I’ve only made this recipe once – for a Christmas dinner party when I was living on Long Island. Why hasn’t the recipe been brought out again? Because apparently 3 lbs beef tenderloin costs you $63, at least in Westhampton. Adapted from an Emeril recipe.
*1 3 lb beef tenderloin
*olive oil
*1 tbsp cajun seasoning
*2 tbsp Dijon mustard
*1.5 cups horseradish
*some black pepper
*some chopped garlic
*salt
*2 cups Worcestershire Sauce
*2 tbsp parsley
For compote:
*6 oz fresh cranberries
*1 tbsp orange zest
*½ cup sugar
*1 cup water
*some salt
*pinch cinnamon
*1 tbsp cornstarch
*¼ cup orange juice
Preheat oven to 400. Rub tenderloin with oil and cajun spices. Sear meat on all sides in pan. Put tenderloin in a roasting pan (with a rack if you can swing it).
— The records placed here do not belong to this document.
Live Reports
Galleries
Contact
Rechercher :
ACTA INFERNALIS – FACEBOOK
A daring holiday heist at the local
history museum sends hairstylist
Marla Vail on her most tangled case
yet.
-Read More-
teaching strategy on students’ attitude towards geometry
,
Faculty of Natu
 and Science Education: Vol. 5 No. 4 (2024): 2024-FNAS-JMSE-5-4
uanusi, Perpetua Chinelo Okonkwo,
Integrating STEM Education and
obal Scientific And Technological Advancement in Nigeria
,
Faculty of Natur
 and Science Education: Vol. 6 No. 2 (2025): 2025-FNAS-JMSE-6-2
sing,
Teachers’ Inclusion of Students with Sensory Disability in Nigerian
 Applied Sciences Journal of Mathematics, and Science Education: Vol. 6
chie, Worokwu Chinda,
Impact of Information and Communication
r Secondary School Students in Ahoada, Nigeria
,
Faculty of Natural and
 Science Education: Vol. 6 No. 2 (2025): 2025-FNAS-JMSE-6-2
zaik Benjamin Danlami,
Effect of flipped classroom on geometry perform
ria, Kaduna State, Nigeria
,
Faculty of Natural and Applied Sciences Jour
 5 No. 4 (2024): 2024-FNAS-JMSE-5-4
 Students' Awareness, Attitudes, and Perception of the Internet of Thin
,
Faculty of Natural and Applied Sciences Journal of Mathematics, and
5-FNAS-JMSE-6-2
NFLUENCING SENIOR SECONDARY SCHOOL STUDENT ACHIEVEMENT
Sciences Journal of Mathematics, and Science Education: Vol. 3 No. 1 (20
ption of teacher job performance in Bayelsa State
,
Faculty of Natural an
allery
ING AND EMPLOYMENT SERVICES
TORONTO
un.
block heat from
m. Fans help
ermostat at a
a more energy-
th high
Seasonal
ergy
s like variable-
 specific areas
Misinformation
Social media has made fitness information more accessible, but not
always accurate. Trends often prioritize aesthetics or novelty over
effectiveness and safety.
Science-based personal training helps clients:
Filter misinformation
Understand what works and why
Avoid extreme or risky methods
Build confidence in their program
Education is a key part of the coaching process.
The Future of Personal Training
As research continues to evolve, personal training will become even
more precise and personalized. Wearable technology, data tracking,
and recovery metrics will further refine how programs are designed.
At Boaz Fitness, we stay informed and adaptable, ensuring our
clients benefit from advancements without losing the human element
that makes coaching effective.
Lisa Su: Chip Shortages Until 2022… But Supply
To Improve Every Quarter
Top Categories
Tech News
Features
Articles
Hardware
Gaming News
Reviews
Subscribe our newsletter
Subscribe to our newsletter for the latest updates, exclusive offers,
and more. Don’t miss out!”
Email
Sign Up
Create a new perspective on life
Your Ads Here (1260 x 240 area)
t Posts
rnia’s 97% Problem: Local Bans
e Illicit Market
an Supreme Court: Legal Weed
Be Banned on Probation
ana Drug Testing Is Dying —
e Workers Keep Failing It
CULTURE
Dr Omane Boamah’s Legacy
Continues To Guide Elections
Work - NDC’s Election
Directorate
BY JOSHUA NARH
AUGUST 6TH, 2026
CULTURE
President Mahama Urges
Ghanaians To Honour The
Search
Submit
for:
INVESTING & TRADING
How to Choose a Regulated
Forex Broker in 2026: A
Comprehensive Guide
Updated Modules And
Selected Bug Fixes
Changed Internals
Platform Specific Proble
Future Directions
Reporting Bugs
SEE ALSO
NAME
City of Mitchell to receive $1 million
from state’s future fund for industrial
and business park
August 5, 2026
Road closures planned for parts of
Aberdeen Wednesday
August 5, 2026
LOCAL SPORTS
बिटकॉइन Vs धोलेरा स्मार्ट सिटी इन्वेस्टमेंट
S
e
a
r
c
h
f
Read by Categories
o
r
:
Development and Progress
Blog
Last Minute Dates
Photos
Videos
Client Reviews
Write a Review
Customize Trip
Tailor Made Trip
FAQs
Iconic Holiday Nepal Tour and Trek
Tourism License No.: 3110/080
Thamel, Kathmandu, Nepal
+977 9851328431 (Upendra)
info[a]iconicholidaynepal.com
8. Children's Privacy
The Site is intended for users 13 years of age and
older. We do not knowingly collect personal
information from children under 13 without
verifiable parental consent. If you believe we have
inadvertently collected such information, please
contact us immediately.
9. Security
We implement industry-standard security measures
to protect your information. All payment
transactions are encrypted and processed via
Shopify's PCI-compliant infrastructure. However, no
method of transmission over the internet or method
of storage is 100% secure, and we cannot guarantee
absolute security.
Rub meat with mustard. Combine horseradish, pepper, garlic and salt in bowl. Coat meat in horseradish mixture. Cook tenderloin for about 30 minutes. Check and see if this is your desire doneness (I personally would use a meat thermometer and shoot for a medium rare 135 degree internal temperature. I Let meat rest before slicing. Drizzle with Worcestershire sauce and serve with compote.
For compote:
Combine cranberries, zest, sugar, water, salt and cinnamon in saucepan. Bring to a boil and cook for 10 minutes. Dissolve 1 tbsp cornstarch in orange juice. Add to cranberries and blend. Simmer another 15 minutes. Remove from heat and cool completely. Refrigerate until chilled.